A programmer can write a working program, while a computer scientist can analyze the solution and notice that changing some data structures or algorithms will yield a million-fold performance improvement. Or something.
In general CompSci is about analyzing and creating the tools used by programmers. Kind of how math is related to physics.
Programming can be self taught, *and* computer science can be self-taught -- but unless you realize that those are two separate things (and that you need both), you don't have the basic background necessary to even begin teaching yourself these things and would be better off having someone start you out.

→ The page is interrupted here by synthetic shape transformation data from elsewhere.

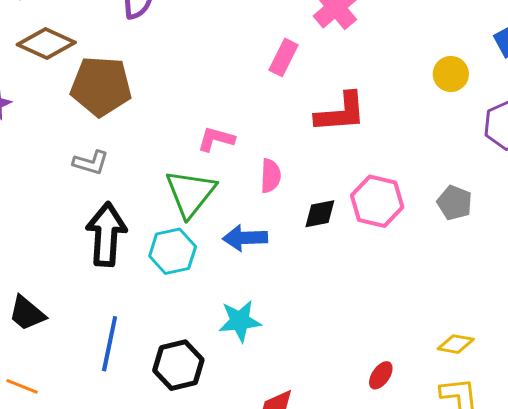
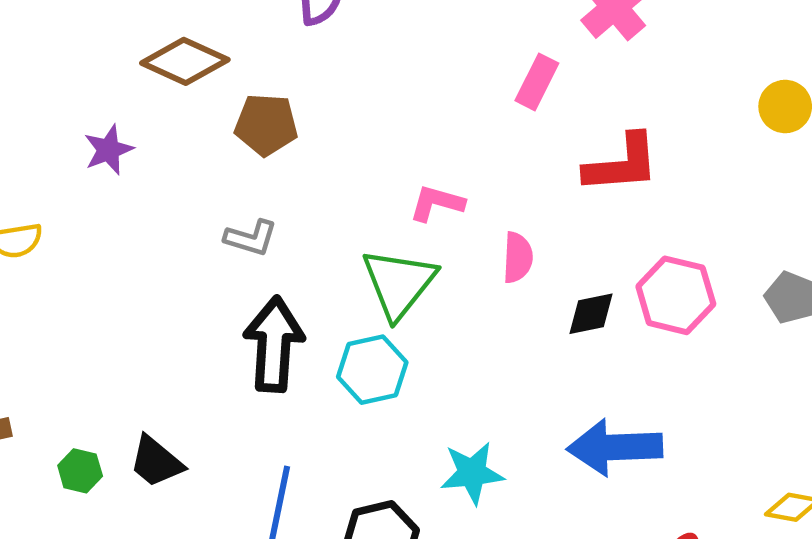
brown pentagon: (101, 86) -> (266, 125), size x0.7
blue arrow: (245, 238) -> (615, 447), moved, size x1.4

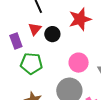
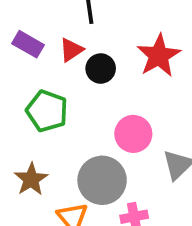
red star: (80, 19) -> (159, 56), turned -30
purple rectangle: (16, 41) -> (28, 44), moved, turned -56

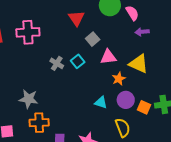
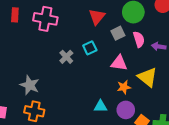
pink semicircle: (132, 13) -> (139, 39), moved
gray square: (93, 39) -> (118, 33), moved
cyan square: (78, 61) -> (90, 48), moved
cyan triangle: (101, 103) -> (100, 106), turned -32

I'm a big fan of autodidacticism, and I really don't believe that a degree is or should be necessary (or that it necessarily helps). But, I've worked with enough code written by non-professionals that I place a lot of value in professional programming habits and professional-level background knowledge.
A lot of this professionalism, unfortunately, isn't stuff that's typically taught in university CS programs either -- a lot of people aren't taught to use versioning systems, or aren't taught how to use them properly; a lot of people never pick up a unix tool until they go into industry and discover that they're expected to work with enterprise systems that you can't just walk up to and start visual studio on; a lot of universities have 'computer science' programs that are really just a series of tutorials on how to write a variety of simple java programs, and so the students there never learn actual CS topics and never really learn to code either.
So, even if you major in CS, you will need to learn a great deal on your own in order to be a competent programmer -- your degree program will not give you the skills or experience to prepare you for a real job! (Personal projects, if they are complex enough, will give you these skills if you let them. A lot of inexperienced programmers somehow manage to withstand the pressures of the problems they're trying to solve -- they do amazing things and then burn out completely because they've been writing everything in an IDE or in notepad, and making a copy of every file with a number after it or commenting out vast chunks of code rather than using a versioning system; they're using exactly the wrong tools for the job because the correct tool is prolog and they only know C++, or because the problem calls for mutexes and they don't know what a mutex is, or the problem calls for regexes and they've never heard of BNF.)
Learning actual CS at the same time as being in a CS degree program is a lot like double-majoring. But, there definitely are some overlaps. You might do even better if you learn CS at the same time as taking a degree program in, say, mathematics (particularly if you have an interest in logic programming or theorem proving or language formalisms), or physics (if you have an interest in simulations and games). But, in any case, you really need to have a good idea of what skills are genuinely necessary that aren't being taught by your university, because your university -- even if it's very good and has an extremely complete program -- won't teach you what you need to know for your first entry-level position during an undergraduate degree.